Passing an array to the kernel in constant memory

Hello.

I have an array, to which all the threads access simultaneously.

As I remember the efficiency of the constant memory is maximized when all threads access the same memory,

so I put them in a constant memory, like below.

__constant__ float array [12] ;

__global__ void move(

float3 *ap_src_pts, int a_src_pts_w, 

float3 *ap_dst_pts

) 

{

    int gid_x = blockIdx.x * blockDim.x + threadIdx.x ;

    int gid_y = blockIdx.y * blockDim.y + threadIdx.y ;

int l_index = gid_x + gid_y * a_src_pts_w ;

float3 l_from, l_to ;

l_from = ap_src_pts[l_index] ;

l_to.x = p_dc_trans_mat[0] * l_from.x 

           + p_dc_trans_mat[1] * l_from.y 

           + p_dc_trans_mat[2] * l_from.z 

           + p_dc_trans_mat[9] ;

l_to.y = p_dc_trans_mat[3] * l_from.x 

            + p_dc_trans_mat[4] * l_from.y 

            + p_dc_trans_mat[5] * l_from.z 

            + p_dc_trans_mat[10] ;

l_to.z = p_dc_trans_mat[6] * l_from.x 

            + p_dc_trans_mat[7] * l_from.y 

            + p_dc_trans_mat[8] * l_from.z 

            + p_dc_trans_mat[11] ;

ap_dst_pts[l_index] = l_to ;

}

However, the array’s length is very short and it has only 12 elements…
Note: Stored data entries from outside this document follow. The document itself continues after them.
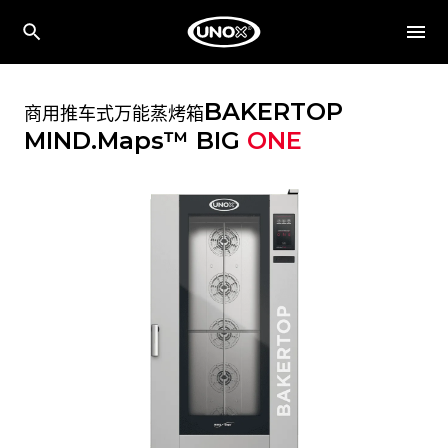
BAKERTOP
商用推车式万能蒸烤箱
MIND.Maps™ BIG
ONE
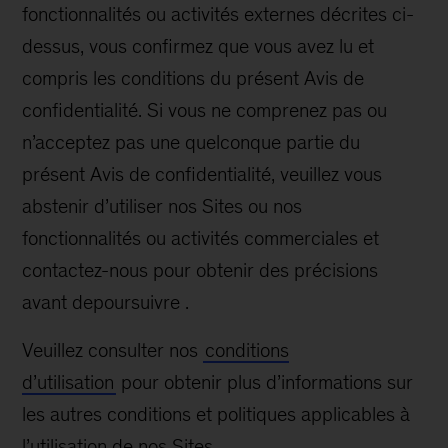
fonctionnalités ou activités externes décrites ci-
dessus, vous confirmez que vous avez lu et
compris les conditions du présent Avis de
confidentialité. Si vous ne comprenez pas ou
n’acceptez pas une quelconque partie du
présent Avis de confidentialité, veuillez vous
abstenir d’utiliser nos Sites ou nos
fonctionnalités ou activités commerciales et
contactez-nous pour obtenir des précisions
avant depoursuivre .
Veuillez consulter nos
conditions
d’utilisation
pour obtenir plus d’informations sur
les autres conditions et politiques applicables à
l’utilisation de nos Sites.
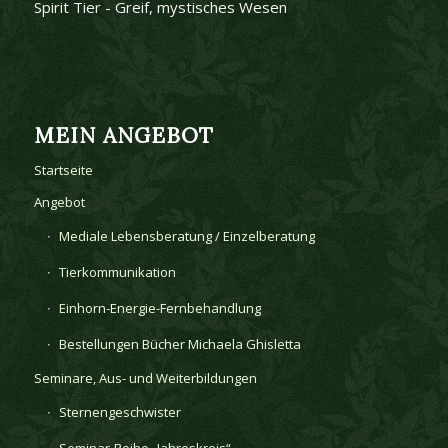
Spirit Tier - Greif, mystisches Wesen
MEIN ANGEBOT
Startseite
Angebot
Mediale Lebensberatung / Einzelberatung
Tierkommunikation
Einhorn-Energie-Fernbehandlung
Bestellungen Bücher Michaela Ghisletta
Seminare, Aus- und Weiterbildungen
Sternengeschwister
Seminar-Reihe „Jahreskreis“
I’m wondering that how it is to pass the array as an argument to the kernel

instead of storing it in the constant memory, like below.

__global__ void move(

float3 *ap_src_pts, int a_src_pts_w, 

float3 *ap_dst_pts, 

float p_dc_trans_mat[12]

) 

{

    int gid_x = blockIdx.x * blockDim.x + threadIdx.x ;

    int gid_y = blockIdx.y * blockDim.y + threadIdx.y ;

int l_index = gid_x + gid_y * a_src_pts_w ;

float3 l_from, l_to ;

l_from = ap_src_pts[l_index] ;

l_to.x = p_dc_trans_mat[0] * l_from.x 

           + p_dc_trans_mat[1] * l_from.y 

           + p_dc_trans_mat[2] * l_from.z 

           + p_dc_trans_mat[9] ;

l_to.y = p_dc_trans_mat[3] * l_from.x 

            + p_dc_trans_mat[4] * l_from.y 

            + p_dc_trans_mat[5] * l_from.z 

            + p_dc_trans_mat[10] ;

l_to.z = p_dc_trans_mat[6] * l_from.x 

            + p_dc_trans_mat[7] * l_from.y 

            + p_dc_trans_mat[8] * l_from.z 

            + p_dc_trans_mat[11] ;

ap_dst_pts[l_index] = l_to ;

}

Which one do you think a better approach is ?
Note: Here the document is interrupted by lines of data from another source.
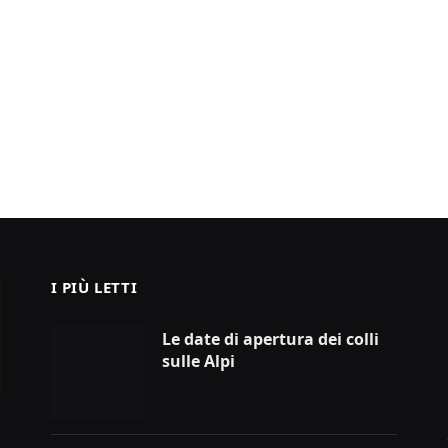
I PIÙ LETTI
Le date di apertura dei colli
sulle Alpi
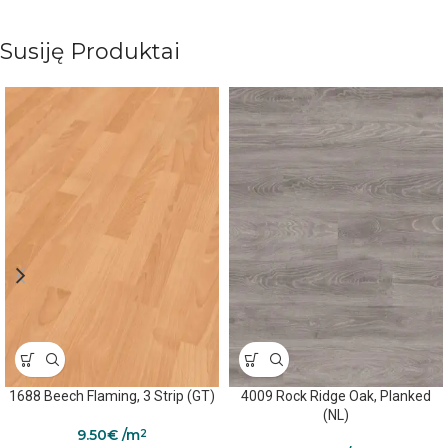
Susiję Produktai
1688 Beech Flaming, 3 Strip (GT)
4009 Rock Ridge Oak, Planked
(NL)
9.50
€
/m
2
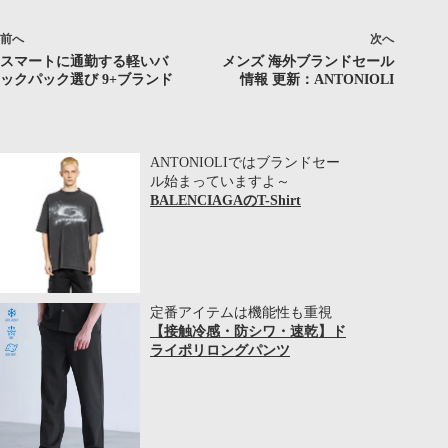
前へ
次へ
スマートに通勤する軽いバ
メンズ 海外ブランドセール
ックパック選び 9+ブランド
情報 更新：ANTONIOLI
ANTONIOLIではブランドセー
ル始まっていますよ～
BALENCIAGAのT-Shirt
定番アイテムは機能性も重視
【接触冷感・防シワ・速乾】ド
ライポリロングパンツ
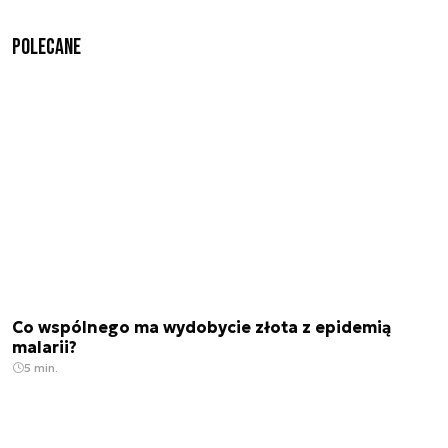
Polecane
Co wspólnego ma wydobycie złota z epidemią
malarii?
5 min.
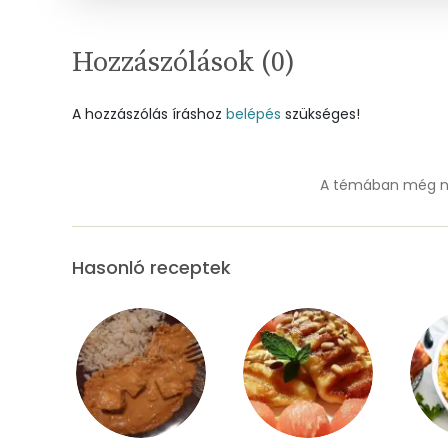
Szelén
Hozzászólások (
0
)
Kálcium
A hozzászólás íráshoz
belépés
szükséges!
Vas
Magnézium
A témában még ne
Foszfor
Hasonló receptek
Nátrium
Réz
Mangán
Szénhidrát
There is a discussion on contant memory at
http://forums.nvidia.com/index.php?showtopic=184724
Essentially there are many pitfals.
With 12 elements you should be ok, but you could check the warp_serialize profile counter.
Bill

On Compute Capability 2.0 and above, you can have at most 128 constant symbols at one time. So if this is not running out, a small size of the constant object shouldn’t bother you.
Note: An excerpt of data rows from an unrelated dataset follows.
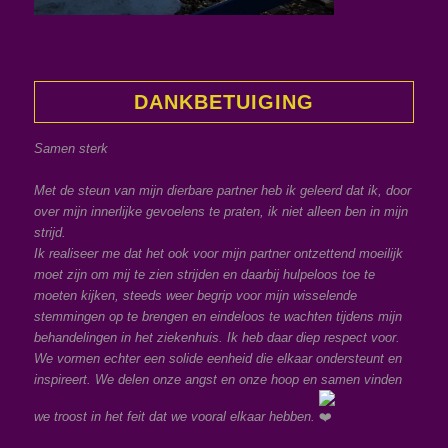
DANKBETUIGING
Samen sterk
Met de steun van mijn dierbare partner heb ik geleerd dat ik, door
over mijn innerlijke gevoelens te praten, ik niet alleen ben in mijn
strijd.
Ik realiseer me dat het ook voor mijn partner ontzettend moeilijk
moet zijn om mij te zien strijden en daarbij hulpeloos toe te
moeten kijken, steeds weer begrip voor mijn wisselende
stemmingen op te brengen en eindeloos te wachten tijdens mijn
behandelingen in het ziekenhuis. Ik heb daar diep respect voor.
We vormen echter een solide eenheid die elkaar ondersteunt en
inspireert. We delen onze angst en onze hoop en samen vinden
we troost in het feit dat we vooral elkaar hebben.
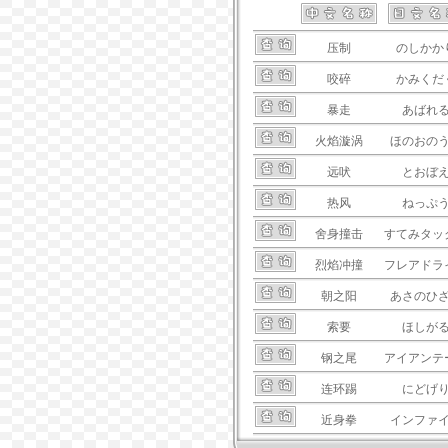
压制
のしかか
咬碎
かみくだ
暴走
あばれ
火焰漩涡
ほのおの
远吠
とおぼ
热风
ねっぷ
舍身撞击
すてみタッ
烈焰冲撞
フレアドラ
朝之阳
あさのひ
索要
ほしが
钢之尾
アイアンテ
连环踢
にどげ
近身拳
インファ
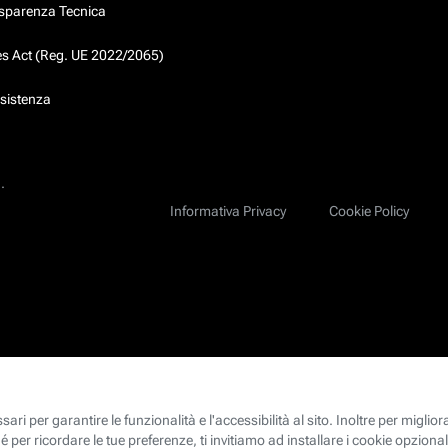
asparenza Tecnica
ces Act (Reg. UE 2022/2065)
ssistenza
.
Informativa Privacy
Cookie Policy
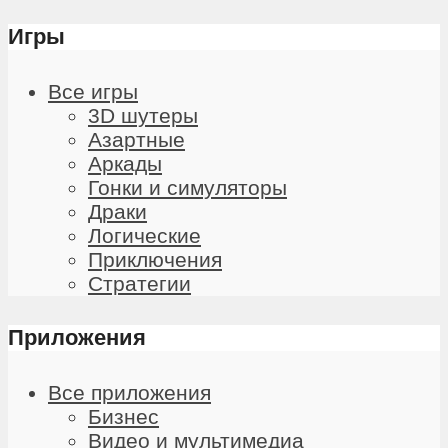
Игры
Все игры
3D шутеры
Азартные
Аркады
Гонки и симуляторы
Драки
Логические
Приключения
Стратегии
Приложения
Все приложения
Бизнес
Видео и мультимедиа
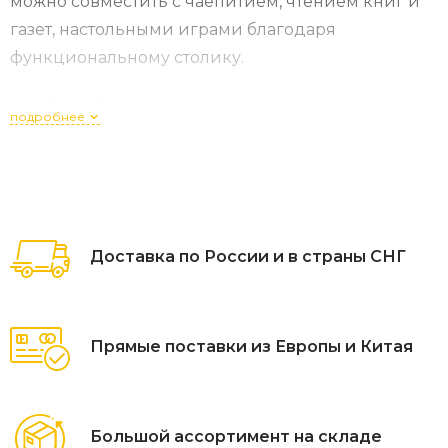
можно совместить с чаепитием, чтением книг и
газет, настольными играми благодаря
функциональному столику.
Комфортабельное изделие отличается
подробнее
небольшим весом благодаря ножкам из стали.
Жесткость конструкции придают будто для
красоты созданные узоры из плавных линий и
окружностей. Брус, применяемый в обшивке
спинок и сидений, напоминает пляжный стиль,
Доставка по России и в страны СНГ
располагает к приятному
времяпровождению. Купить
скамейки безупречного качества всегда можно в
Прямые поставки из Европы и Китая
«Семь скамеек»
Большой ассортимент на складе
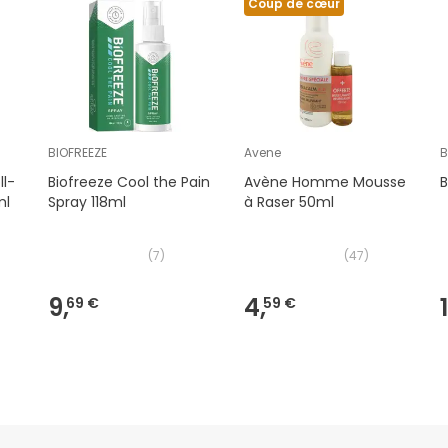
Coup de cœur
BIOFREEZE
Avene
B
ll-
Biofreeze Cool the Pain
Avène Homme Mousse
B
ml
Spray 118ml
à Raser 50ml
(
7
)
(
47
)
9,
4,
69 €
59 €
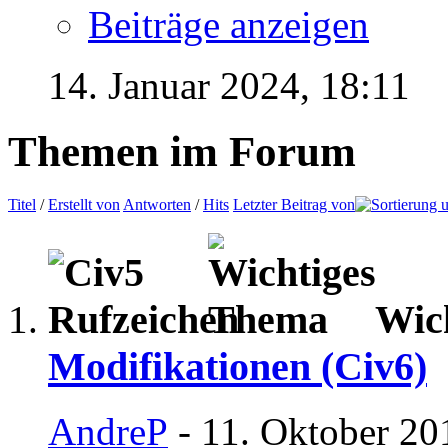
Beiträge anzeigen
14. Januar 2024,
18:11
Themen im Forum
Titel
/
Erstellt von
Antworten
/
Hits
Letzter Beitrag von
Wic
Modifikationen (Civ6)
AndreP
- 11. Oktober 20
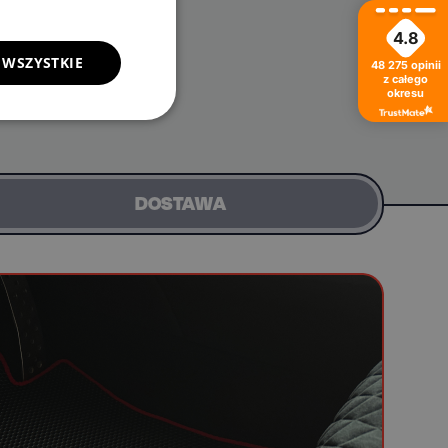
4.8
 WSZYSTKIE
48 275
opinii
z całego
okresu
DOSTAWA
Constant memory, accessed with fixed (constant) indices, is as fast as register. As long as your constant set is no larger than 8kb, you’ll be able to have them all staying on the cache. But when the first time you access it you still have to go through global memory, because the constant data is not in the on-chip constant cache yet… so if you use the constant array only once, there wouldn’t be much difference. But if you use the constant array for many times in the same kernel launch with constant indices, you are likely to get some gain in speed.

Or… you may not, because global memory has L1 cache too. Please try your code and tell us the result!

Just tried it for you. I used a small array of 10 floats, which has certainly no problem fitting into either L1 cache or constant cache. Both the global array and the constant array I used were accessed with fixed indices, and the timing were exactly the same.

Though, you might want to use global memory when the indices you use to access the array are not fixed and when you do not have to write to that global array.